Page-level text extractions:
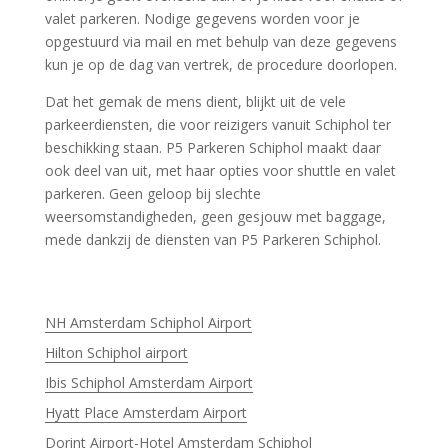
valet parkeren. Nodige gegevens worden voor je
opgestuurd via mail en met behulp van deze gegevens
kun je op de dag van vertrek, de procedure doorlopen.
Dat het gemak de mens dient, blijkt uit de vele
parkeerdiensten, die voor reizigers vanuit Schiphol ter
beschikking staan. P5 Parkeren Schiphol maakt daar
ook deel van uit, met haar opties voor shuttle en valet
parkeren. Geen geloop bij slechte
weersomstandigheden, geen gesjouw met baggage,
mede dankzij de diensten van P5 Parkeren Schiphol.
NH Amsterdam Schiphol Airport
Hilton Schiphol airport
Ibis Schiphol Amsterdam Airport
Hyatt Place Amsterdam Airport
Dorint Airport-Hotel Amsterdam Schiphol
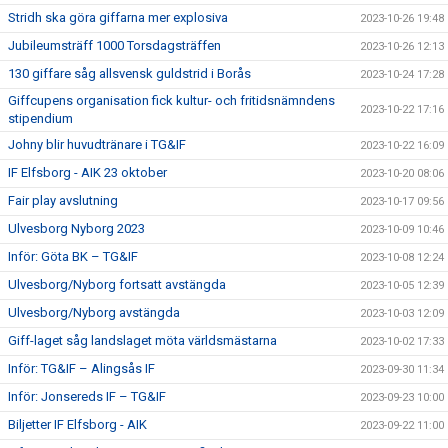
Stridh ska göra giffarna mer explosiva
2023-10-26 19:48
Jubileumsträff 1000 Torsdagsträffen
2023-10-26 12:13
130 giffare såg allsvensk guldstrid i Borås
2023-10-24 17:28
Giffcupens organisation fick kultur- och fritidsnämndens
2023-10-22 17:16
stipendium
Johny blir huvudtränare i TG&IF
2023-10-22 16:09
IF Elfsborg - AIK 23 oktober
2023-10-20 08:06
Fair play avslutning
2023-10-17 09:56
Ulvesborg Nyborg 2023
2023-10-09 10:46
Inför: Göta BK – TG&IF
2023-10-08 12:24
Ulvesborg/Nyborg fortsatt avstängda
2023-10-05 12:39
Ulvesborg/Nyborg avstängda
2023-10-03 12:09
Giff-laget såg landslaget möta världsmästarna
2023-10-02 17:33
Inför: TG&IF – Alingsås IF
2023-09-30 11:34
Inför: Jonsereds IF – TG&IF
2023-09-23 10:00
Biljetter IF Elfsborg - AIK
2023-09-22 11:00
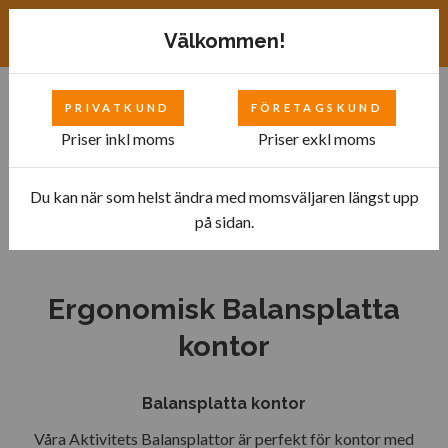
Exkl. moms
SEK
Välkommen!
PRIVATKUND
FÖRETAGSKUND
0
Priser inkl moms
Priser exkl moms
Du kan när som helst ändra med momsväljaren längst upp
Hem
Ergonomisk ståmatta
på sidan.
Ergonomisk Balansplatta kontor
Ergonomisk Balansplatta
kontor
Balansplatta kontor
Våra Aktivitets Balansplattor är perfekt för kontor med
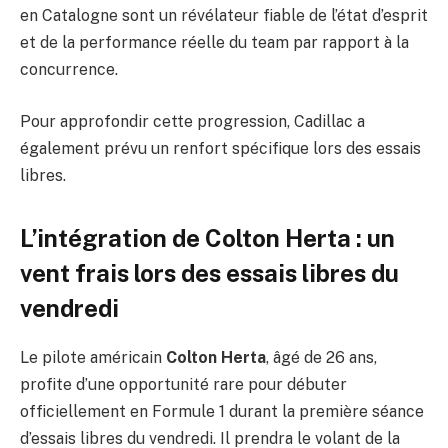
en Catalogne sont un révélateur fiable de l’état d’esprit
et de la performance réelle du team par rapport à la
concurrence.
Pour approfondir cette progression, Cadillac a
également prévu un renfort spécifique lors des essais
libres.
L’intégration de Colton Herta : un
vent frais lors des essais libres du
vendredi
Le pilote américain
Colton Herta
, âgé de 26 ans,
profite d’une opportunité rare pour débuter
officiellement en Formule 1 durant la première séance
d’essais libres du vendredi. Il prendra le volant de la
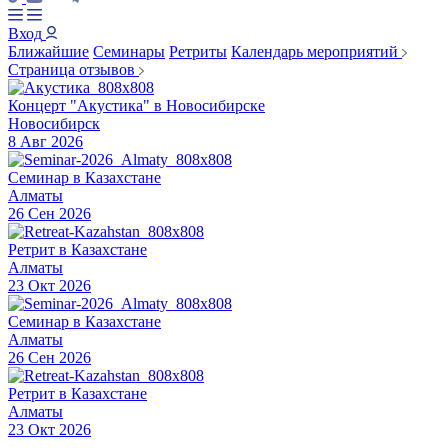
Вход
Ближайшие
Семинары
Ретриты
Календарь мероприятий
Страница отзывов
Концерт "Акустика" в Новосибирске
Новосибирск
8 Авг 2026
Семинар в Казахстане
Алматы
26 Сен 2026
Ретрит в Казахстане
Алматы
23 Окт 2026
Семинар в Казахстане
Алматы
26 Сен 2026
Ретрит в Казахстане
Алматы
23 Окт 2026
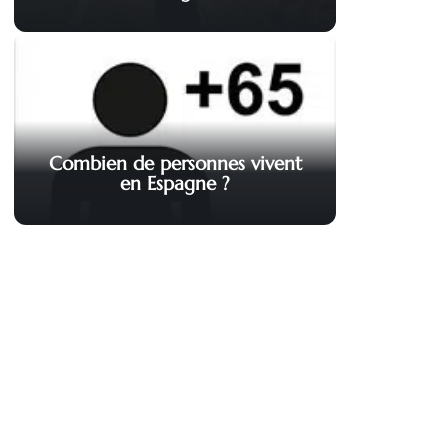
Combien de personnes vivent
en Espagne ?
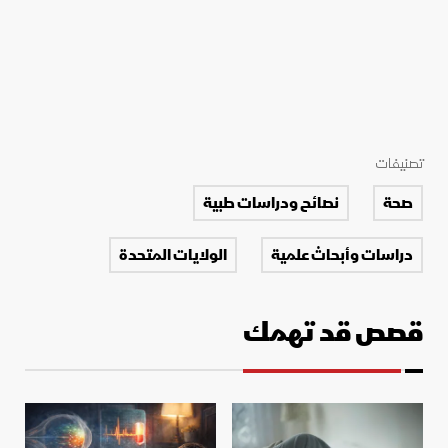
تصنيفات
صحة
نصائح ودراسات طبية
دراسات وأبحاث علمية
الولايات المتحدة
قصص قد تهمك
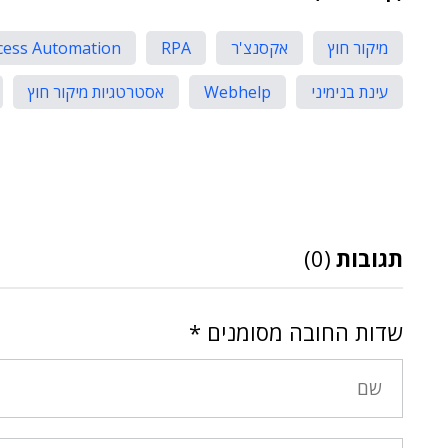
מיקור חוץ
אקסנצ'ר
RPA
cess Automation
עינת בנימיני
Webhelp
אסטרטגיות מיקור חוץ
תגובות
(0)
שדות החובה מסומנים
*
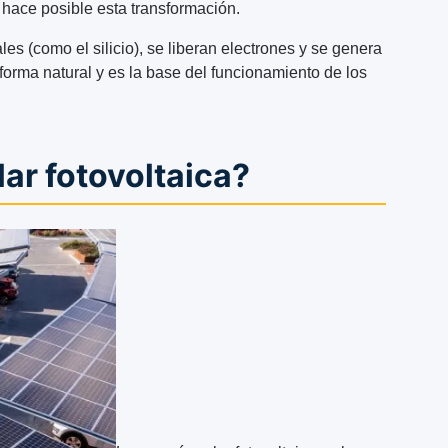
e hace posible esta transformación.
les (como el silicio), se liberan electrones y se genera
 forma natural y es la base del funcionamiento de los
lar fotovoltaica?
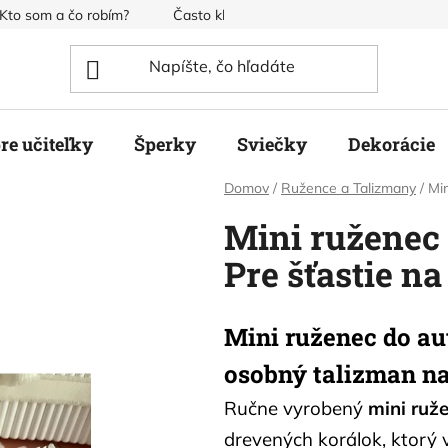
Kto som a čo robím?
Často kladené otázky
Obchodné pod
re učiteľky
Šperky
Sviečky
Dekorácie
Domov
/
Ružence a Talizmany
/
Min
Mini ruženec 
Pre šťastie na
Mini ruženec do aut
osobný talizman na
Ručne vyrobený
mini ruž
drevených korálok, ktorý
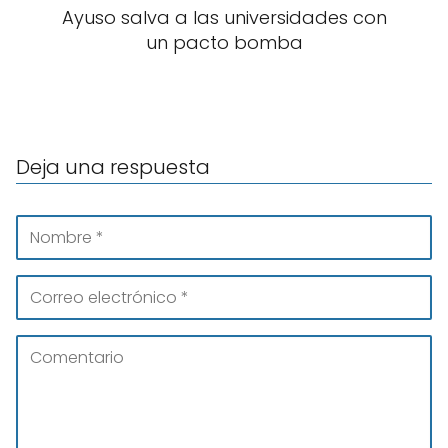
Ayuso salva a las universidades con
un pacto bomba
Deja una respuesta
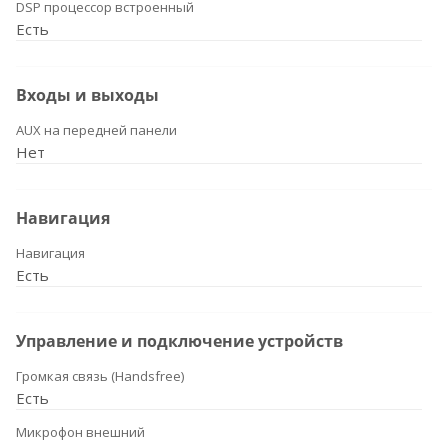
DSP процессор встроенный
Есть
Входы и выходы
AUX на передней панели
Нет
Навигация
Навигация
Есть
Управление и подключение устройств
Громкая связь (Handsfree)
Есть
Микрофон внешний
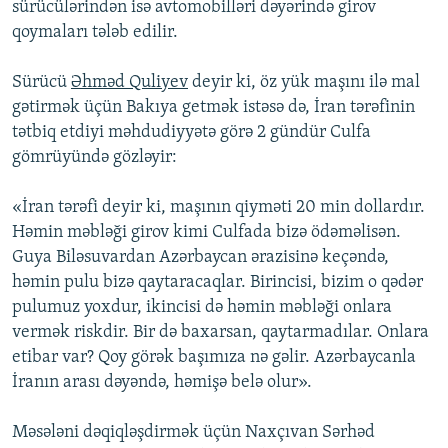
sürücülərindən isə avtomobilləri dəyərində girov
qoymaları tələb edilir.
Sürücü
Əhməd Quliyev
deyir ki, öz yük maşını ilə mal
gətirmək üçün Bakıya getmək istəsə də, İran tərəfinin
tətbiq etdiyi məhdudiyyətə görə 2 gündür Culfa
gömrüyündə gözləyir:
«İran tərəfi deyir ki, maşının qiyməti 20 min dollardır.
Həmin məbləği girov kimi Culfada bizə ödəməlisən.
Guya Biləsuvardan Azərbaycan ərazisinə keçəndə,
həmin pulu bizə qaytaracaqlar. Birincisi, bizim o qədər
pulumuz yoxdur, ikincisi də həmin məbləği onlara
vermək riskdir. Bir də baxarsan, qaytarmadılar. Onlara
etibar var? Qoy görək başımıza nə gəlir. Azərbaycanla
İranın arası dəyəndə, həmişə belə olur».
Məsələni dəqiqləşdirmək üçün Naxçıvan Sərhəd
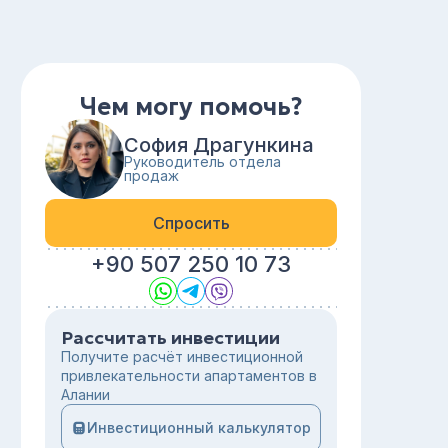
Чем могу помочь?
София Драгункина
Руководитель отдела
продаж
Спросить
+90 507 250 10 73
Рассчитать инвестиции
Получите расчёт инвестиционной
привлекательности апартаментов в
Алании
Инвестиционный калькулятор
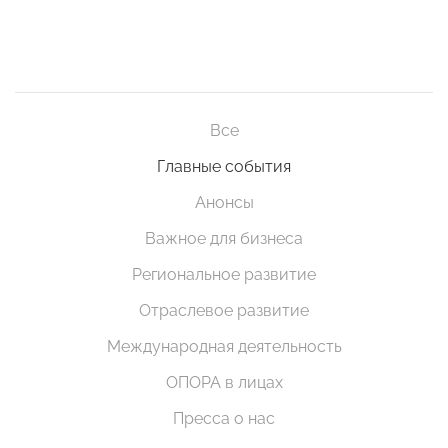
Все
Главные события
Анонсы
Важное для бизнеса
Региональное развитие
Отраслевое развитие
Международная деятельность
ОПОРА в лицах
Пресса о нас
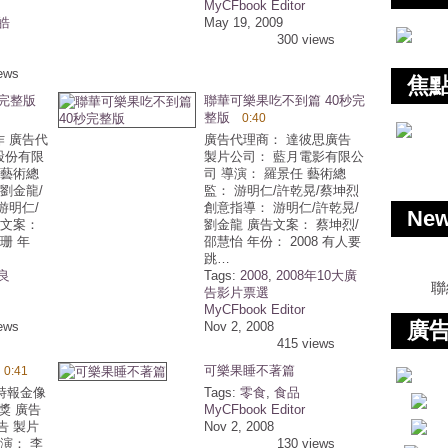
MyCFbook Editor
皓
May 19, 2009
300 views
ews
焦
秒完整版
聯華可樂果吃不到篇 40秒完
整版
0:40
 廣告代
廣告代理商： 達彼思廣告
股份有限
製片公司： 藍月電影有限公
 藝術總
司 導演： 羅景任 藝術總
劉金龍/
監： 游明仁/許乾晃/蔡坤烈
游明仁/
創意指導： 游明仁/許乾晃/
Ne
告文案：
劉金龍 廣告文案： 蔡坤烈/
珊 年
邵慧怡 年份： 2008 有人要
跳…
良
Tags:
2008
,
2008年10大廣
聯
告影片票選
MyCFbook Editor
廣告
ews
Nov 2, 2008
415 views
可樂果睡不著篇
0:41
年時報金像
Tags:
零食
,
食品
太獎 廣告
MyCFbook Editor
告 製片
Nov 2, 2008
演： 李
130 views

▸ **REQUIREMENT**
With the images omitted, retype the records above exactly.

▸ **EXERCISE RESULT**
valet parkeren. Nodige gegevens worden voor je
opgestuurd via mail en met behulp van deze gegevens
kun je op de dag van vertrek, de procedure doorlopen.
Dat het gemak de mens dient, blijkt uit de vele
parkeerdiensten, die voor reizigers vanuit Schiphol ter
beschikking staan. P5 Parkeren Schiphol maakt daar
ook deel van uit, met haar opties voor shuttle en valet
parkeren. Geen geloop bij slechte
weersomstandigheden, geen gesjouw met baggage,
mede dankzij de diensten van P5 Parkeren Schiphol.
NH Amsterdam Schiphol Airport
Hilton Schiphol airport
Ibis Schiphol Amsterdam Airport
Hyatt Place Amsterdam Airport
Dorint Airport-Hotel Amsterdam Schiphol
Stridh ska göra giffarna mer explosiva
2023-10-26 19:48
Jubileumsträff 1000 Torsdagsträffen
2023-10-26 12:13
130 giffare såg allsvensk guldstrid i Borås
2023-10-24 17:28
Giffcupens organisation fick kultur- och fritidsnämndens
2023-10-22 17:16
stipendium
Johny blir huvudtränare i TG&IF
2023-10-22 16:09
IF Elfsborg - AIK 23 oktober
2023-10-20 08:06
Fair play avslutning
2023-10-17 09:56
Ulvesborg Nyborg 2023
2023-10-09 10:46
Inför: Göta BK – TG&IF
2023-10-08 12:24
Ulvesborg/Nyborg fortsatt avstängda
2023-10-05 12:39
Ulvesborg/Nyborg avstängda
2023-10-03 12:09
Giff-laget såg landslaget möta världsmästarna
2023-10-02 17:33
Inför: TG&IF – Alingsås IF
2023-09-30 11:34
Inför: Jonsereds IF – TG&IF
2023-09-23 10:00
Biljetter IF Elfsborg - AIK
2023-09-22 11:00
Exkl. moms
SEK
Välkommen!
PRIVATKUND
FÖRETAGSKUND
0
Priser inkl moms
Priser exkl moms
Du kan när som helst ändra med momsväljaren längst upp
Hem
Ergonomisk ståmatta
på sidan.
Ergonomisk Balansplatta kontor
Ergonomisk Balansplatta
kontor
Balansplatta kontor
Våra Aktivitets Balansplattor är perfekt för kontor med
en Catalogne sont un révélateur fiable de l’état d’esprit
et de la performance réelle du team par rapport à la
concurrence.
Pour approfondir cette progression, Cadillac a
également prévu un renfort spécifique lors des essais
libres.
L’intégration de Colton Herta : un
vent frais lors des essais libres du
vendredi
Le pilote américain
Colton Herta
, âgé de 26 ans,
profite d’une opportunité rare pour débuter
officiellement en Formule 1 durant la première séance
d’essais libres du vendredi. Il prendra le volant de la
Вход
Ближайшие
Семинары
Ретриты
Календарь мероприятий
Страница отзывов
Концерт "Акустика" в Новосибирске
Новосибирск
8 Авг 2026
Семинар в Казахстане
Алматы
26 Сен 2026
Ретрит в Казахстане
Алматы
23 Окт 2026
Семинар в Казахстане
Алматы
26 Сен 2026
Ретрит в Казахстане
Алматы
23 Окт 2026
Combien de personnes vivent
en Espagne ?
تصنيفات
صحة
نصائح ودراسات طبية
دراسات وأبحاث علمية
الولايات المتحدة
قصص قد تهمك
מיקור חוץ
אקסנצ'ר
RPA
cess Automation
עינת בנימיני
Webhelp
אסטרטגיות מיקור חוץ
תגובות
(0)
שדות החובה מסומנים
*
e hace posible esta transformación.
les (como el silicio), se liberan electrones y se genera
 forma natural y es la base del funcionamiento de los
lar fotovoltaica?
Kto som a čo robím?
Často kladené otázky
Obchodné pod
re učiteľky
Šperky
Sviečky
Dekorácie
Domov
/
Ružence a Talizmany
/
Min
Mini ruženec 
Pre šťastie na
Mini ruženec do aut
osobný talizman na
Ručne vyrobený
mini ruž
drevených korálok, ktorý
Ayuso salva a las universidades con
un pacto bomba
Deja una respuesta
DSP процессор встроенный
Есть
Входы и выходы
AUX на передней панели
Нет
Навигация
Навигация
Есть
Управление и подключение устройств
Громкая связь (Handsfree)
Есть
Микрофон внешний
sürücülərindən isə avtomobilləri dəyərində girov
qoymaları tələb edilir.
Sürücü
Əhməd Quliyev
deyir ki, öz yük maşını ilə mal
gətirmək üçün Bakıya getmək istəsə də, İran tərəfinin
tətbiq etdiyi məhdudiyyətə görə 2 gündür Culfa
gömrüyündə gözləyir:
«İran tərəfi deyir ki, maşının qiyməti 20 min dollardır.
Həmin məbləği girov kimi Culfada bizə ödəməlisən.
Guya Biləsuvardan Azərbaycan ərazisinə keçəndə,
həmin pulu bizə qaytaracaqlar. Birincisi, bizim o qədər
pulumuz yoxdur, ikincisi də həmin məbləği onlara
vermək riskdir. Bir də baxarsan, qaytarmadılar. Onlara
etibar var? Qoy görək başımıza nə gəlir. Azərbaycanla
İranın arası dəyəndə, həmişə belə olur».
Məsələni dəqiqləşdirmək üçün Naxçıvan Sərhəd
Чем могу помочь?
София Драгункина
Руководитель отдела
продаж
Спросить
+90 507 250 10 73
Рассчитать инвестиции
Получите расчёт инвестиционной
привлекательности апартаментов в
Алании
Инвестиционный калькулятор
Все
Главные события
Анонсы
Важное для бизнеса
Региональное развитие
Отраслевое развитие
Международная деятельность
ОПОРА в лицах
Пресса о нас
MyCFbook Editor
皓
May 19, 2009
300 views
ews
焦
秒完整版
聯華可樂果吃不到篇 40秒完
整版
0:40
 廣告代
廣告代理商： 達彼思廣告
股份有限
製片公司： 藍月電影有限公
 藝術總
司 導演： 羅景任 藝術總
劉金龍/
監： 游明仁/許乾晃/蔡坤烈
游明仁/
創意指導： 游明仁/許乾晃/
Ne
告文案：
劉金龍 廣告文案： 蔡坤烈/
珊 年
邵慧怡 年份： 2008 有人要
跳…
良
Tags:
2008
,
2008年10大廣
聯
告影片票選
MyCFbook Editor
廣告
ews
Nov 2, 2008
415 views
可樂果睡不著篇
0:41
年時報金像
Tags:
零食
,
食品
太獎 廣告
MyCFbook Editor
告 製片
Nov 2, 2008
演： 李
130 views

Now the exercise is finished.